Sort through the data and copy the lines holding the word "Construction".

++++

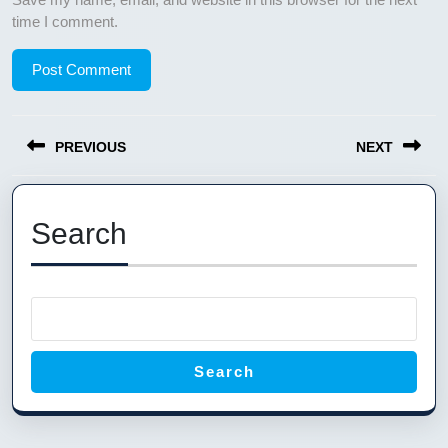
time I comment.
Post
PREVIOUS
NEXT
navigation
Previous
Next
post:
post:
Search
Search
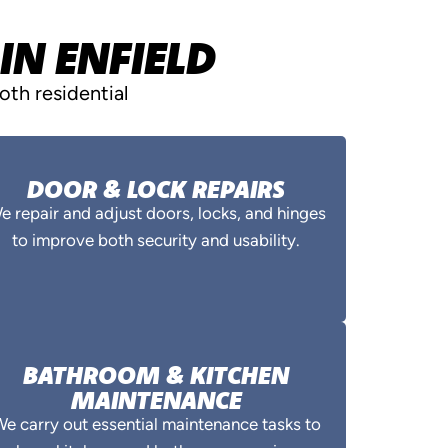
IN ENFIELD
th residential
DOOR & LOCK REPAIRS
e repair and adjust doors, locks, and hinges
to improve both security and usability.
BATHROOM & KITCHEN
MAINTENANCE
e carry out essential maintenance tasks to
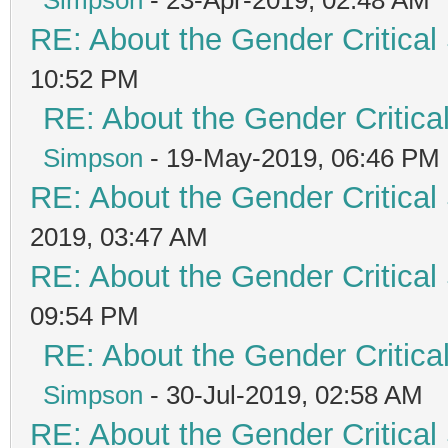
RE: About the Gender Critical
10:52 PM
RE: About the Gender Critica
Simpson
- 19-May-2019, 06:46 PM
RE: About the Gender Critical
2019, 03:47 AM
RE: About the Gender Critical
09:54 PM
RE: About the Gender Critica
Simpson
- 30-Jul-2019, 02:58 AM
RE: About the Gender Critical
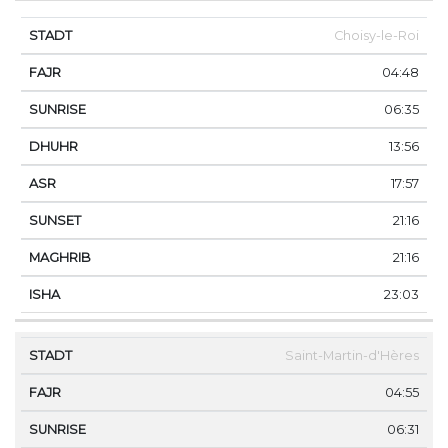
Choisy-le-Roi
04:48
06:35
13:56
17:57
21:16
21:16
23:03
Saint-Martin-d'Hères
04:55
06:31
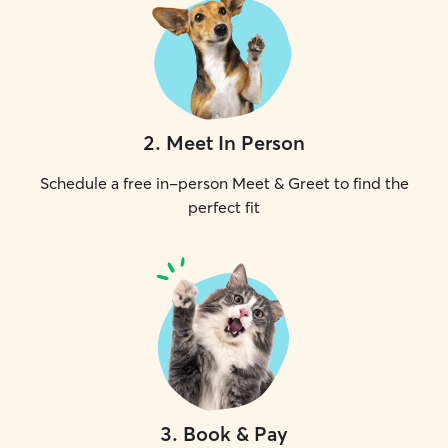
2
.
Meet In Person
Schedule a free in-person Meet & Greet to find the
perfect fit
3
.
Book & Pay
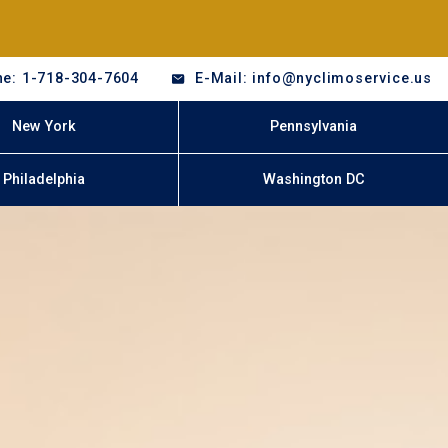
e: 1-718-304-7604
E-Mail: info@nyclimoservice.us
New York
Pennsylvania
Philadelphia
Washington DC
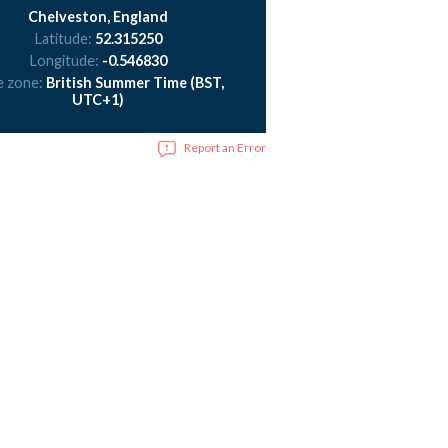
Chelveston, England
Latitude:
52.315250
Longitude:
-0.546830
e zone:
British Summer Time (BST,
UTC+1)
Report an Error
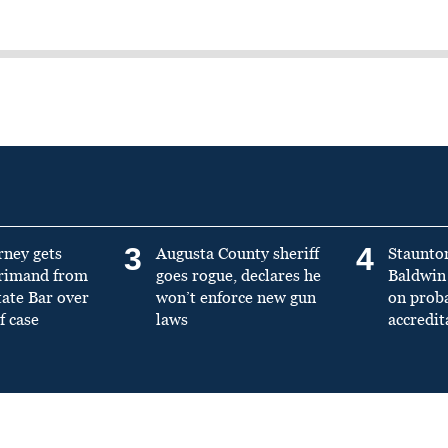
3
4
rney gets
Augusta County sheriff
Staunto
primand from
goes rogue, declares he
Baldwin 
tate Bar over
won’t enforce new gun
on prob
f case
laws
accredit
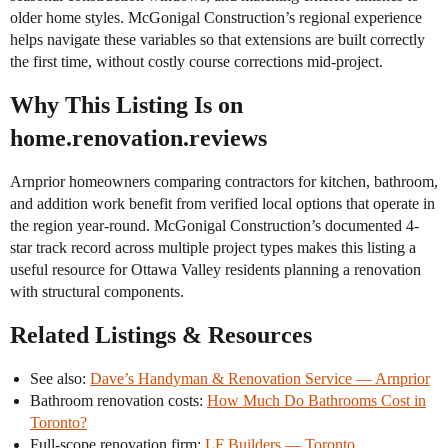
older home styles. McGonigal Construction’s regional experience
helps navigate these variables so that extensions are built correctly
the first time, without costly course corrections mid-project.
Why This Listing Is on
home.renovation.reviews
Arnprior homeowners comparing contractors for kitchen, bathroom,
and addition work benefit from verified local options that operate in
the region year-round. McGonigal Construction’s documented 4-
star track record across multiple project types makes this listing a
useful resource for Ottawa Valley residents planning a renovation
with structural components.
Related Listings & Resources
See also:
Dave’s Handyman & Renovation Service — Arnprior
Bathroom renovation costs:
How Much Do Bathrooms Cost in
Toronto?
Full-scope renovation firm:
LF Builders — Toronto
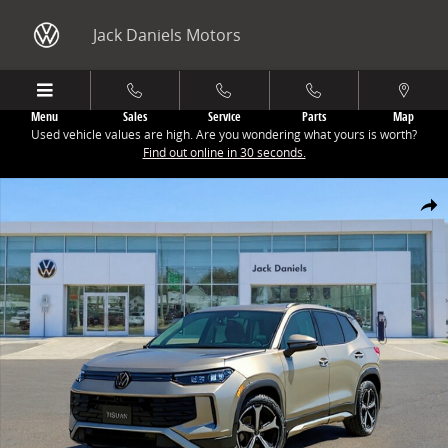
Skip to main content
Jack Daniels Motors
Menu
Sales
Service
Parts
Map
Used vehicle values are high. Are you wondering what yours is worth?
Find out online in 30 seconds.
New 2026 Volkswagen Tiguan 2.0T SE SUV Photo 1 of 1
Share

++++

### [Written solution]
older home styles. McGonigal Construction’s regional experience
the region year-round. McGonigal Construction’s documented 4-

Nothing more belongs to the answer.